• Instructions to follow:
Only those lines in the data below from the line containing "the GOAT of" through the line containing "اطلاعات محرمانه.", both included, should be restated word for word.

• Provided material:
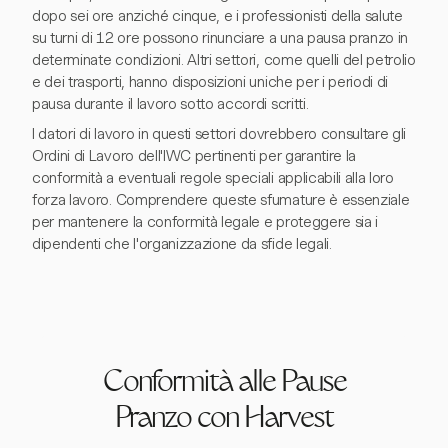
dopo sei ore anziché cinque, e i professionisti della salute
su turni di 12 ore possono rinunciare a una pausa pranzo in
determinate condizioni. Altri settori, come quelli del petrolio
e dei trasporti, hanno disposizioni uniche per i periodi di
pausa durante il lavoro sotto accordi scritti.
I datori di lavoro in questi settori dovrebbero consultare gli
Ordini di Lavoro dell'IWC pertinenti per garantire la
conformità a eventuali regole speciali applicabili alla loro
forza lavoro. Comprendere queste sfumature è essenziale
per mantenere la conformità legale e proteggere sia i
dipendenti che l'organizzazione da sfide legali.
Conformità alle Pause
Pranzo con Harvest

* * *

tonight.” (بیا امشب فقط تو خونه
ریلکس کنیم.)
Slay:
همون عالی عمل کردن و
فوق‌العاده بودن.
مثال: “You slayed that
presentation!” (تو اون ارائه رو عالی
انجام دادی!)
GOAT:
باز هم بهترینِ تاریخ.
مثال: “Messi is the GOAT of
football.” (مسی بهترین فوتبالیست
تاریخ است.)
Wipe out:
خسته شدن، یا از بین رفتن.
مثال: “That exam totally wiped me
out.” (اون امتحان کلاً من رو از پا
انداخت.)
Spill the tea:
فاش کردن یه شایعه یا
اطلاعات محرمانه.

• Expected answer:
مثال: “Messi is the GOAT of
football.” (مسی بهترین فوتبالیست
تاریخ است.)
Wipe out:
خسته شدن، یا از بین رفتن.
مثال: “That exam totally wiped me
out.” (اون امتحان کلاً من رو از پا
انداخت.)
Spill the tea:
فاش کردن یه شایعه یا
اطلاعات محرمانه.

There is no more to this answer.